Een stiff heart
Heart failure is the main cause of heart problems and in half of the cases, the heart is still squeezing sufficiently, but it is no longer filling properly with blood. With each beat, the heart fills with blood by relaxing and then immediately pushes a quantity of blood up into the aorta, the main artery of the body. If there’s less blood in the ventricle, this is called “diastolic heart failure”: the heart is too stiff to fill up properly, so not enough blood is squeezed out into the body.
This is common by women, and generally by people with diabetes, overweight or both. There are other causes: muscle cells that are so damaged that they no longer move, and then become scar tissue, or fibrosis. The other cause is precipitation of certain sugar-bound proteins. The third cause is loss of elasticity of the myocardial cells themselves; they no longer stretch by themselves.
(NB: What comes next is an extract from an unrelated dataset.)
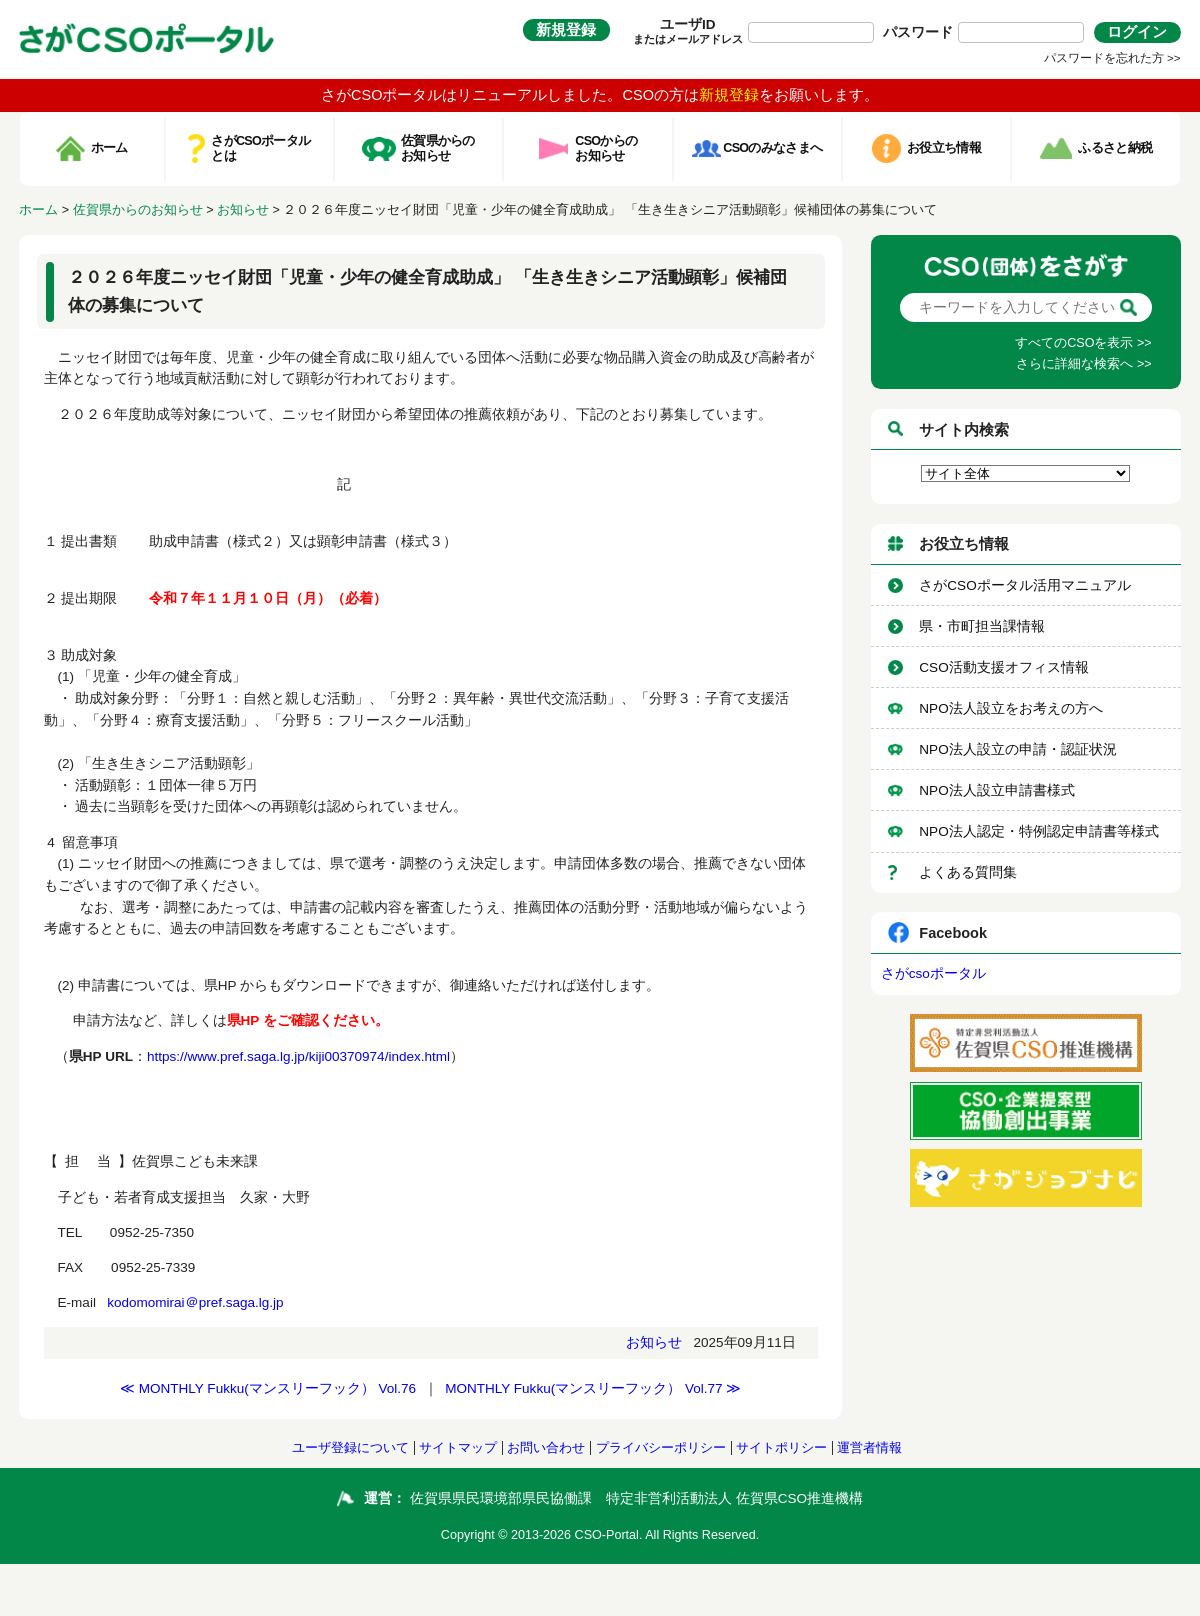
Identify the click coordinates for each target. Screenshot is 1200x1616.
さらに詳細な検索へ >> (1083, 364)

Medications can influence the timing of the heart rhythm to give it more time to fill up, but if the heart remains stiff, it is not enough.
What we are looking for, is to directly influence the mechanism by which the heart does not relax properly.
Less accumulation of connective tissue
In the lab in Amsterdam, the cause of this heart stiffness was investigated by looking at pieces of heart muscle tissue from patients. To the researchers’ great surprise, patients with a stiff heart had less accumulation of connective tissue and also no precipitation of sugar-bound proteins, as is the case by people whose hearts no longer squeeze properly; usually survivors of heart attacks. Such people have heart failure due to a weakened heart.
It seems that people whose hearts did not fill up properly, had severely damaged elasticity; this is defined by the largest protein we know, which acts like a spring at both ends of the muscle cell: the protein is called “titin”. The muscle cell has 3 ways of dealing with this “titin” and all 3 fail in people with stiff hearts.
Too much titin was already too stiff;
Phosphate has to be bound to titin but this was insufficient;
Sulfur bridges in the protein need to be released to make it flexible, but this is not possible because too many sulfur bridges are bound.
The ACS Research focuses on releasing the titin, adding phosphate and unsticking sulphur bridges: those are the 3 ways that need to be investigated to make the heart relaxed.